Uploading additional JARs to CDW

You add additional Java Archive (JAR) files to the Cloudera Data Warehouse (CDW) Hive classpath that might be required to support dependency JARs, third-party Serde, or any Hive extensions.

  • The JARs are added to the end of the Hive classpath and do not override the Hive JARs.
  • Cloudera recommends that you do not use this procedure to add User-Defined Function (UDF) JARs. If you do, then you must restart HiveServer2 or reload the UDF. For more information about reloading functions, see the Hive Data Definition Language (DDL) manual.
You have the EnvironmentAdmin role permissions to upload the JAR to your object storage.
  1. Build the archive file.
    The archive file can be either a .jar file or a tar.gz file. For a tar.gz archive file, only JARs present in the top level are considered.

    For example, if the tar.gz file contains these files — test1.jar, test2.jar, and deps\test3.jar, only test1.jar and test2.jar are considered; deps\test3.jar is excluded.

  2. Upload the archive file to the Hive Virtual Warehouse on CDW object storage, such as AWS S3 or Azure Data Lake Storage (ADLS).
  3. Log in to the CDW service and from the Overview page, locate the Hive Virtual Warehouse that uses the bucket or container where you placed the archive file, and click and select Edit.
  4. In the Virtual Warehouse Details page, click Configurations > Hiveserver2.
  5. From the Configuration files drop-down list, select env.
  6. Search for CDW_HIVE_AUX_JARS_PATH and add the archive file to the environment variable.

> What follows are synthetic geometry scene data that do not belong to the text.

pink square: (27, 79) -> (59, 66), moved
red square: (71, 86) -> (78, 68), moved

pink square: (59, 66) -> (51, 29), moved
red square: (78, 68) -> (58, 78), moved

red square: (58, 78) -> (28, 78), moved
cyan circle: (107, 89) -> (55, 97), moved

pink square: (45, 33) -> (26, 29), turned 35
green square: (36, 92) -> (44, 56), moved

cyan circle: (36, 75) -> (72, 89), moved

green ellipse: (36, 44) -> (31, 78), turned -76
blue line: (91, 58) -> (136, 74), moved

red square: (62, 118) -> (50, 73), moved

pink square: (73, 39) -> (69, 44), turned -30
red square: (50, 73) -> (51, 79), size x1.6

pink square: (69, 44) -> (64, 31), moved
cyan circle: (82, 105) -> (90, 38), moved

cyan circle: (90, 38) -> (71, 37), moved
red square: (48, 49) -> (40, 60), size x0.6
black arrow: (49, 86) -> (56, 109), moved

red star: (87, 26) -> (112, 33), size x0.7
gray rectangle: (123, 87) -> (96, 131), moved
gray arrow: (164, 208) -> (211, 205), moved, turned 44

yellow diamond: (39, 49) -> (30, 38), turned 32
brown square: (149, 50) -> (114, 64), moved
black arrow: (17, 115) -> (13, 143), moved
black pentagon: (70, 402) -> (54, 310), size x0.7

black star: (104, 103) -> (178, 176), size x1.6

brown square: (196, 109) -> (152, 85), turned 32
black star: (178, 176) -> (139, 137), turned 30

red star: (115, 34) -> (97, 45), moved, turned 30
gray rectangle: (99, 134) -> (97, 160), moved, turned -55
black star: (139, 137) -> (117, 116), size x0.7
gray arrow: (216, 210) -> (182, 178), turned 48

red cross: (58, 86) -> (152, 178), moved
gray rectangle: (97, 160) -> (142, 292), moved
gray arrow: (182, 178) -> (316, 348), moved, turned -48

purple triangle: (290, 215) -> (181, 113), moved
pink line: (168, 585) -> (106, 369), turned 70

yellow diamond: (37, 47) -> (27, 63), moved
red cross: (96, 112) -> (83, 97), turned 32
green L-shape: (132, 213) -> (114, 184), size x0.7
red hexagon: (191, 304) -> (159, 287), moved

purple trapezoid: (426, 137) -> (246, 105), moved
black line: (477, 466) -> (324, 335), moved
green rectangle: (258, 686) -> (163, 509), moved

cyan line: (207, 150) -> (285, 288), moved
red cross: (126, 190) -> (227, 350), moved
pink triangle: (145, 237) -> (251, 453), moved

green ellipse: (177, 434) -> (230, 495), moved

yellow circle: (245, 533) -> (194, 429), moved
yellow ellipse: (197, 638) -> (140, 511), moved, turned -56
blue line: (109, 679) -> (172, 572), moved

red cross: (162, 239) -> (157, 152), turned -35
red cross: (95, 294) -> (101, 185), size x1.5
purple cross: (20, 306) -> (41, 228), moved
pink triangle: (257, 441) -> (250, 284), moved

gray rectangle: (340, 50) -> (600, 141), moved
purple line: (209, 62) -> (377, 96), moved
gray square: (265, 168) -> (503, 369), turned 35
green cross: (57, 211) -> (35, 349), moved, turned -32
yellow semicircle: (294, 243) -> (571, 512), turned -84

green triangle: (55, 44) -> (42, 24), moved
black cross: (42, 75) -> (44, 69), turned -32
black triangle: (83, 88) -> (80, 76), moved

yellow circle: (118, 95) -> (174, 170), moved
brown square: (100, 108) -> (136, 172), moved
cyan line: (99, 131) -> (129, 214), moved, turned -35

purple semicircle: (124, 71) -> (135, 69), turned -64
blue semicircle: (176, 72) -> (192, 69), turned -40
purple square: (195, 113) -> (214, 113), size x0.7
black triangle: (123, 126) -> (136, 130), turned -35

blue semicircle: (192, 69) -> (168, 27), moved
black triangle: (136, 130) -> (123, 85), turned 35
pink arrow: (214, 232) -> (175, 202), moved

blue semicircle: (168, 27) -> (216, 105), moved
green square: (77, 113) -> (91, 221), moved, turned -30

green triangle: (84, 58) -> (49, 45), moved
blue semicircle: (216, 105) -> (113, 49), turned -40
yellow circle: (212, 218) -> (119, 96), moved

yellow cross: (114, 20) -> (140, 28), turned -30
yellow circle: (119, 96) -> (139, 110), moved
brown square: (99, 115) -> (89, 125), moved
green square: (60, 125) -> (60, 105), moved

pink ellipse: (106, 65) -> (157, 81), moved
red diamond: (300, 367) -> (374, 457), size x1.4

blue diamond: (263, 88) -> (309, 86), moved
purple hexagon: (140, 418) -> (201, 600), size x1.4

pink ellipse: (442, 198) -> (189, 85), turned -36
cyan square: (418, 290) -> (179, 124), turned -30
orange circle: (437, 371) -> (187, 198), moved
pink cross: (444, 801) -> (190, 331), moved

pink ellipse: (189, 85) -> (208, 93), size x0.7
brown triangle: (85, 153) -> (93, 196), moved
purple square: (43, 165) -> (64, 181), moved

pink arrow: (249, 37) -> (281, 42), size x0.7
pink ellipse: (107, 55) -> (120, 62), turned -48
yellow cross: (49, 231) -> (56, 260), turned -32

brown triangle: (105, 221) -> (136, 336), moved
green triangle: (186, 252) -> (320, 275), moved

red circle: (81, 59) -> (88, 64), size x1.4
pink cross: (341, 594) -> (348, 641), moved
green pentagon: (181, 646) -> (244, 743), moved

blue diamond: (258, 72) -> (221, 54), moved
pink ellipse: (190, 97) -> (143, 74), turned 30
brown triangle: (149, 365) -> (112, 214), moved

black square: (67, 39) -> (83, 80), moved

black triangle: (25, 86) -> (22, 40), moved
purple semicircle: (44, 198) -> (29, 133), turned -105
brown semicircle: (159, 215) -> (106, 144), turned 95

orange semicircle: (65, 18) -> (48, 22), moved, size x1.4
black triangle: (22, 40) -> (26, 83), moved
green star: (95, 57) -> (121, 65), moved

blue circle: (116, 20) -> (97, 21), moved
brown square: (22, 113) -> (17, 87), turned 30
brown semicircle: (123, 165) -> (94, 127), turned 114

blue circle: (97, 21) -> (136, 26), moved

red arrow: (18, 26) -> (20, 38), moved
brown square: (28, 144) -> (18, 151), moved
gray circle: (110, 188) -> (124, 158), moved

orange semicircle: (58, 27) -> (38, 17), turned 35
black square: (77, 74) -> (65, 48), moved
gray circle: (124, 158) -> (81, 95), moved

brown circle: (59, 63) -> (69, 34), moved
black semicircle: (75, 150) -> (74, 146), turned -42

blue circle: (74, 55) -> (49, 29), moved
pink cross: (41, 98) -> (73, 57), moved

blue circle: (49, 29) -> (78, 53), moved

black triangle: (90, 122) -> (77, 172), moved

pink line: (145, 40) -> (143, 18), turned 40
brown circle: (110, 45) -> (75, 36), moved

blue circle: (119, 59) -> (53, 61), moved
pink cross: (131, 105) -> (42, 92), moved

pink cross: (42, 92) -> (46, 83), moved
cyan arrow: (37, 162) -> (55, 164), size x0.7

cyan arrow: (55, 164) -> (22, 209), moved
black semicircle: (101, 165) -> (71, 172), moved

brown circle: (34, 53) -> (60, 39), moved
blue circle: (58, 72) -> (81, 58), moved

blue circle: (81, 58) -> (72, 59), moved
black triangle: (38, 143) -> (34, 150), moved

    Configuration to specify Hive JAR paths
    If you add a directory, the .jar or tar.gz files within the directory are copied and extracted. For a tar.gz file, only the JARs present in the top level are copied.
    Consider the following JAR path - /common-jars/common-jars.tar.gz:/common-jars/single-jar.jar:/serde-specific-jar/serde.jar. In this example, common-jars.tar.gz is extracted and single-jar.jar and serde.jar files are copied.
  7. Repeat the previous step and add the archive file or directory for Query coordinator and Query executor.
    If the CDW_HIVE_AUX_JARS_PATH environment variable is not present, click and add the following custom configuration:
    CDW_HIVE_AUX_JARS_PATH=[***VALUE***]
  8. If you require the JARs for Hive metastore (HMS), go to the corresponding Database Catalog and add the environment variable in Configurations > Metastore.
On saving the configuration, Hive Virtual Warehouse restarts and the archive files are available and added to the end of the Hive classpath.